**INPUT MATERIAL:**
_ _ _ _ _ _ _

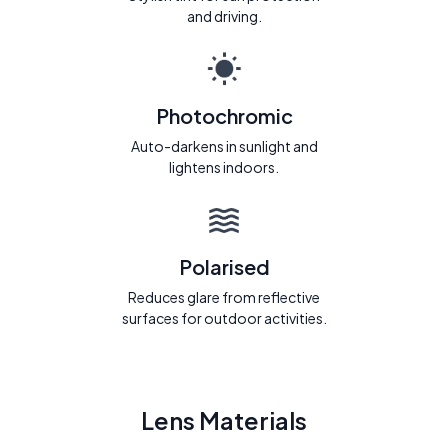
and driving.
Photochromic
Auto-darkens in sunlight and
lightens indoors.
Polarised
Reduces glare from reflective
surfaces for outdoor activities.
Lens Materials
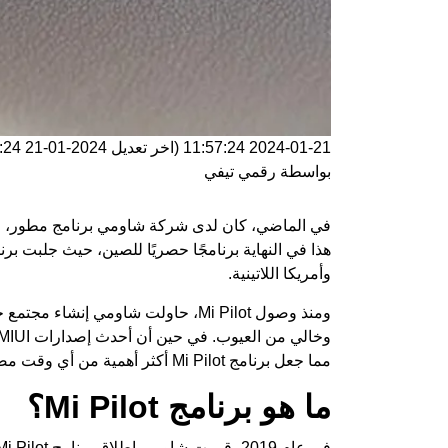
2024-01-21 11:57:24
(اخر تعديل
2024-01-21 11:57:24
بواسطة
رقمي تيفي
هذا في النهاية برنامجًا حصريًا للصين، حيث جلبت
برنامج
وأمريكا اللاتينية.
ومنذ وصول Mi Pilot، حاولت شاومي إ
مما جعل برنامج Mi Pilot أكثر أهمية من أي وقت مضى.
ما هو برنامج Mi Pilot؟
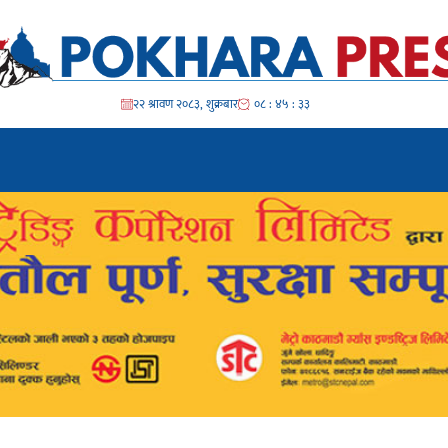
२२ श्रावण २०८३, शुक्रबार
०८ : ४५ : ३५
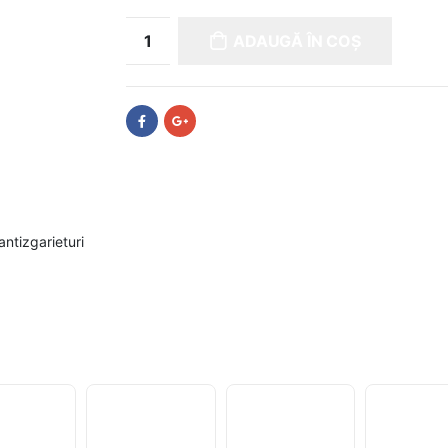
ADAUGĂ ÎN COȘ
antizgarieturi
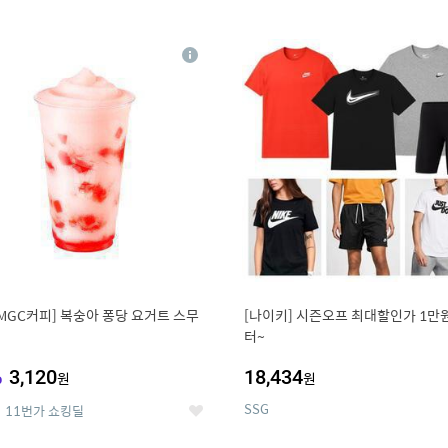
0
11
상
세
MGC커피] 복숭아 퐁당 요거트 스무
[나이키] 시즌오프 최대할인가 1만
터~
%
3,120
18,434
원
원
SSG
11번가 쇼킹딜
좋
아
요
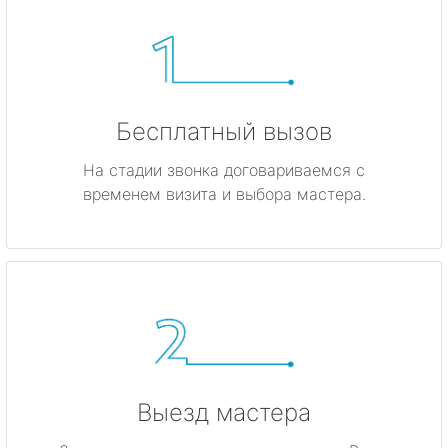
Бесплатный вызов
На стадии звонка договариваемся с
временем визита и выбора мастера.
Выезд мастера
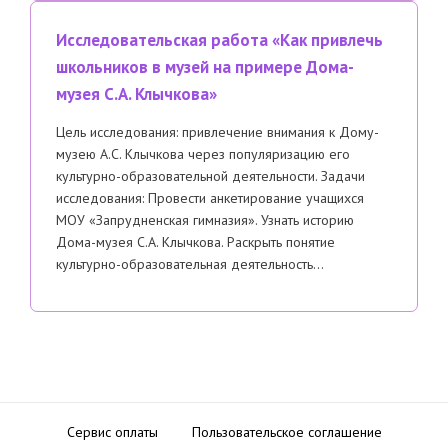
Исследовательская работа «Как привлечь
школьников в музей на примере Дома-
музея С.А. Клычкова»
Цель исследования: привлечение внимания к Дому-
музею А.С. Клычкова через популяризацию его
культурно-образовательной деятельности. Задачи
исследования: Провести анкетирование учащихся
МОУ «Запрудненская гимназия». Узнать историю
Дома-музея С.А. Клычкова. Раскрыть понятие
культурно-образовательная деятельность…
Сервис оплаты
Пользовательское соглашение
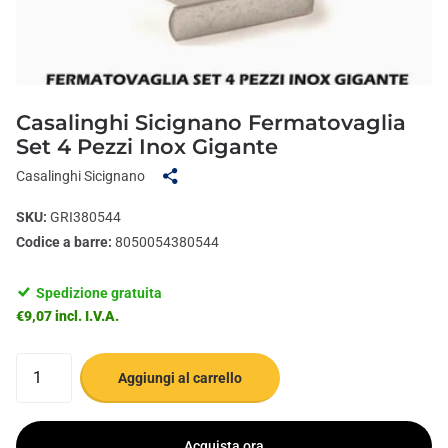
Casalinghi Sicignano Fermatovaglia
Set 4 Pezzi Inox Gigante
Casalinghi Sicignano
SKU:
GRI380544
Codice a barre:
8050054380544
Spedizione gratuita
€9,07 incl. I.V.A.
Aggiungi al carrello
Acquista ora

_ _ _ _ _ _ _

**WORK TO BE COMPLETED:**
Show the lines above that include "Клычкова".

**PROBLEM SOLUTION:**
музея С.А. Клычкова»
музею А.С. Клычкова через популяризацию его
Дома-музея С.А. Клычкова. Раскрыть понятие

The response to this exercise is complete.